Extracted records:
━━━━━━━━━━━━━━━━━━━━

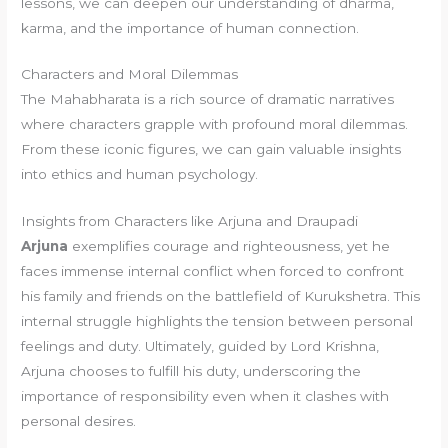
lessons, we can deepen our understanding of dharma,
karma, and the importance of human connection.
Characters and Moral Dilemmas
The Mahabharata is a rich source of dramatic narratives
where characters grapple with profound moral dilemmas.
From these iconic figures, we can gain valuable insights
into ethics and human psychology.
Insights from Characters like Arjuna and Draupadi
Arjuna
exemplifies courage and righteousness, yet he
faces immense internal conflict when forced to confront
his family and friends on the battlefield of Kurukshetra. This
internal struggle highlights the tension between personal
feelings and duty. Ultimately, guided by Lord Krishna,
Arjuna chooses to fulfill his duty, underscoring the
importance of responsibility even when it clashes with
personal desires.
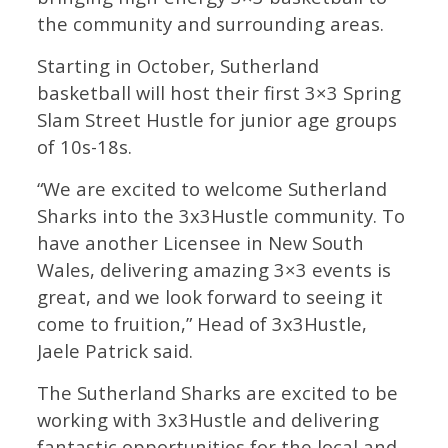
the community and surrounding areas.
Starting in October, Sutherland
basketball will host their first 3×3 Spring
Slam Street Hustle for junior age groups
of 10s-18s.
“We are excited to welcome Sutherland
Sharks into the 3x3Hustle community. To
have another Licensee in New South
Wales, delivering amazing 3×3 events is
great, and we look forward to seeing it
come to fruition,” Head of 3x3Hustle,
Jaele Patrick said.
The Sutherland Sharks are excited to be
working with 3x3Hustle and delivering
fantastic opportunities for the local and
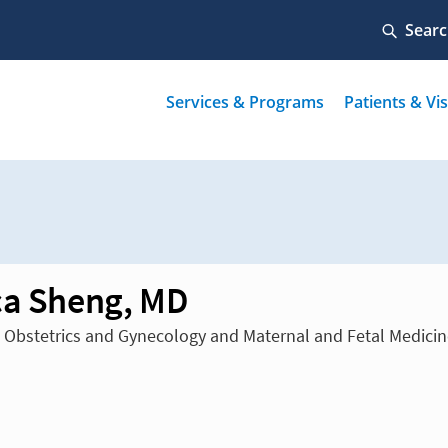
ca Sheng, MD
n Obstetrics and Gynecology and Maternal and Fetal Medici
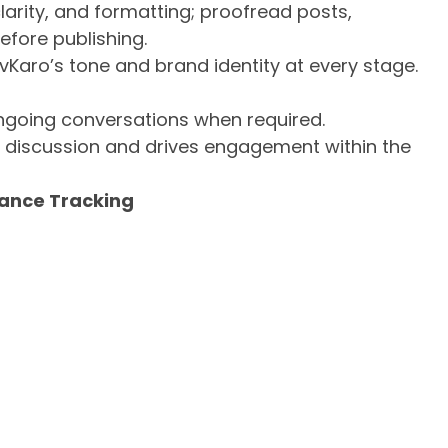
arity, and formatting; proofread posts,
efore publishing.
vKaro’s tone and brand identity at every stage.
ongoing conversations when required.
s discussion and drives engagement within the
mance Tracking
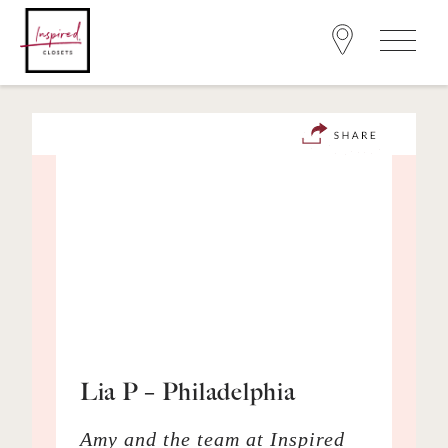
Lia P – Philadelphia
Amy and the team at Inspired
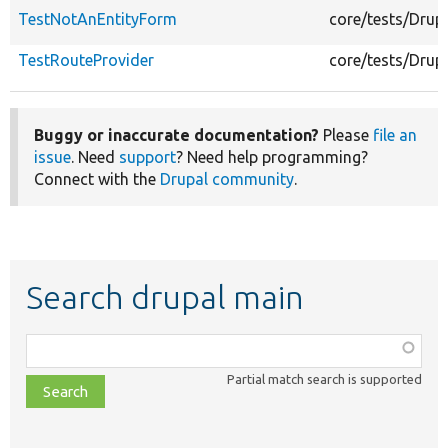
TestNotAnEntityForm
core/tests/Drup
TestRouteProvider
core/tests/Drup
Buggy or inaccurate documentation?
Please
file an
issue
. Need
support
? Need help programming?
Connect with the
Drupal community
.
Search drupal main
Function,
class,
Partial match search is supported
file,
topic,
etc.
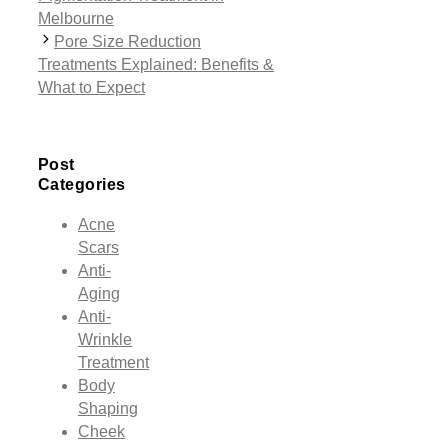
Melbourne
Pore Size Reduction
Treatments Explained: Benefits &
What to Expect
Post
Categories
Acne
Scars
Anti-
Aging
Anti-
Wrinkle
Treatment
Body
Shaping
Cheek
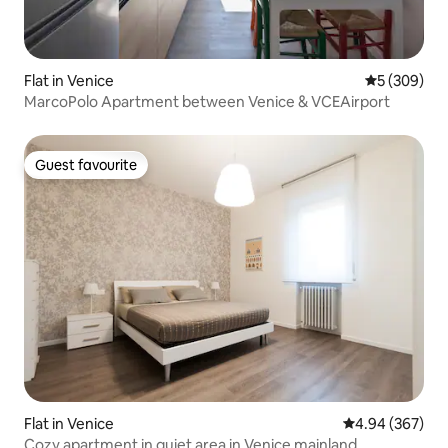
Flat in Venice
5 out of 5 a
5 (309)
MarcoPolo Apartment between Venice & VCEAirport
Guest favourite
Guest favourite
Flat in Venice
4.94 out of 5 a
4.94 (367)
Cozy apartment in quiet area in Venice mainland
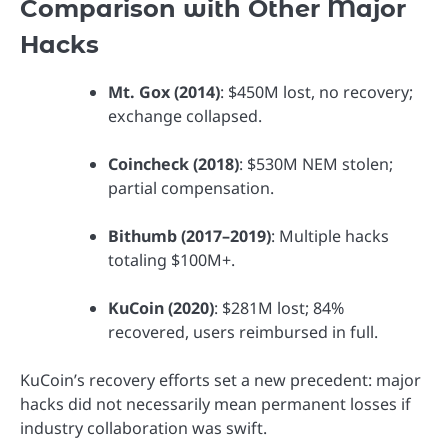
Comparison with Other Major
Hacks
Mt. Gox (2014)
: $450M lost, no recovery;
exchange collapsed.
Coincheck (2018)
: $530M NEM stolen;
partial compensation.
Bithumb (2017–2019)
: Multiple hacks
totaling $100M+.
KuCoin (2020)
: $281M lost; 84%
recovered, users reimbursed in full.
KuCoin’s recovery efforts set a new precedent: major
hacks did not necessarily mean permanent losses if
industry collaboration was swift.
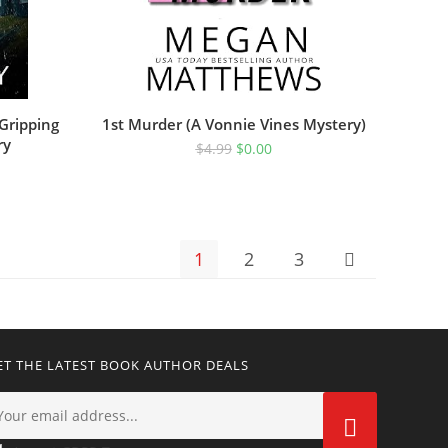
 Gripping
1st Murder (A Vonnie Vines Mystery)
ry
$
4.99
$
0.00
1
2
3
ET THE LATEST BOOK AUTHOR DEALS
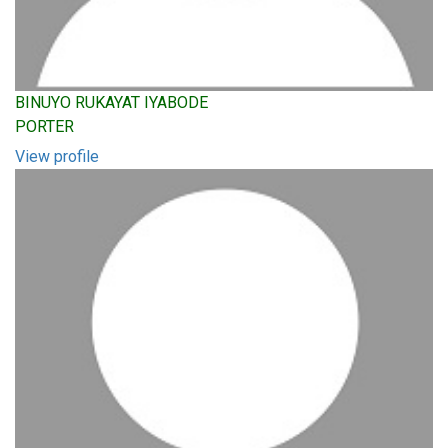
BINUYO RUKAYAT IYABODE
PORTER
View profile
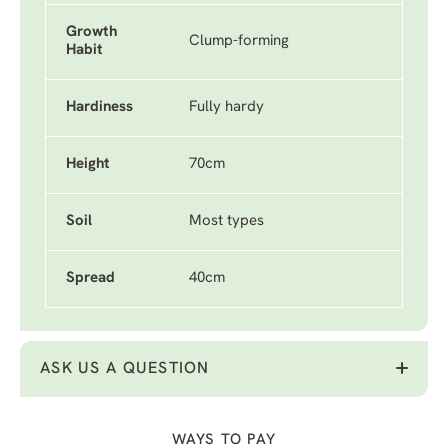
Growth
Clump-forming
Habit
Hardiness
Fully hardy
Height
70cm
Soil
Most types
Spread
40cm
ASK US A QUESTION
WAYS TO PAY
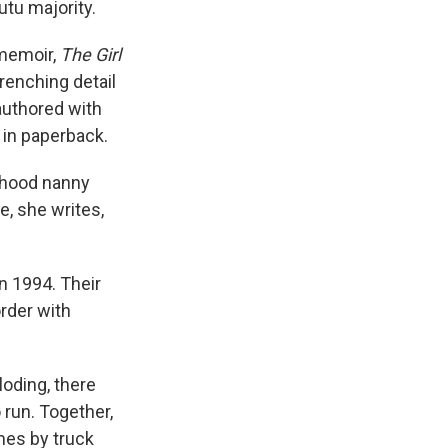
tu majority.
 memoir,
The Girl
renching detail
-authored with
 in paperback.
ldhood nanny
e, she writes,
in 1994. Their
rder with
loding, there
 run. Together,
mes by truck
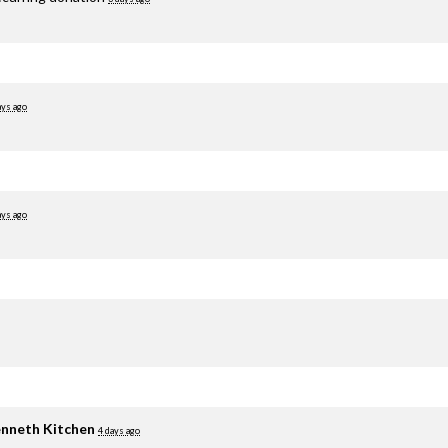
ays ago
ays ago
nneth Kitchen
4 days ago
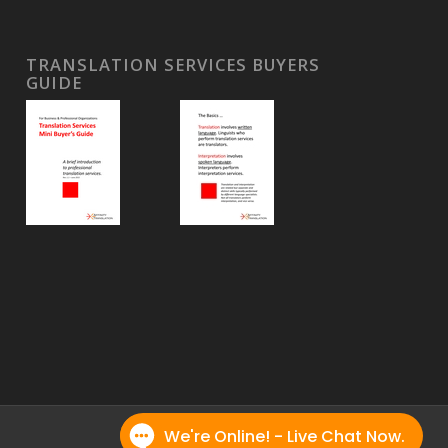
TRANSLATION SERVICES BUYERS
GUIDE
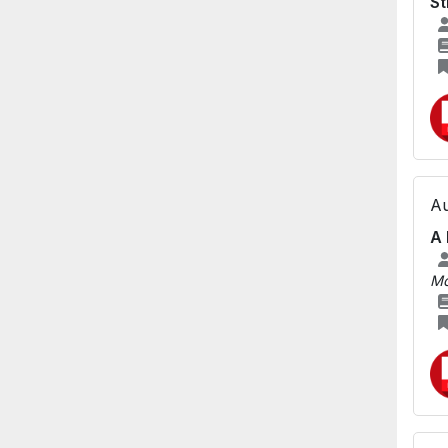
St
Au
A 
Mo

━━━━━━━━━━━━━━━━━━━━

## What you need to do
Word for word and without pictures, please write out only the lines from the start of the entries through the line containing "faces immense internal", both included.

## The completed task
lessons, we can deepen our understanding of dharma,
karma, and the importance of human connection.
Characters and Moral Dilemmas
The Mahabharata is a rich source of dramatic narratives
where characters grapple with profound moral dilemmas.
From these iconic figures, we can gain valuable insights
into ethics and human psychology.
Insights from Characters like Arjuna and Draupadi
Arjuna
exemplifies courage and righteousness, yet he
faces immense internal conflict when forced to confront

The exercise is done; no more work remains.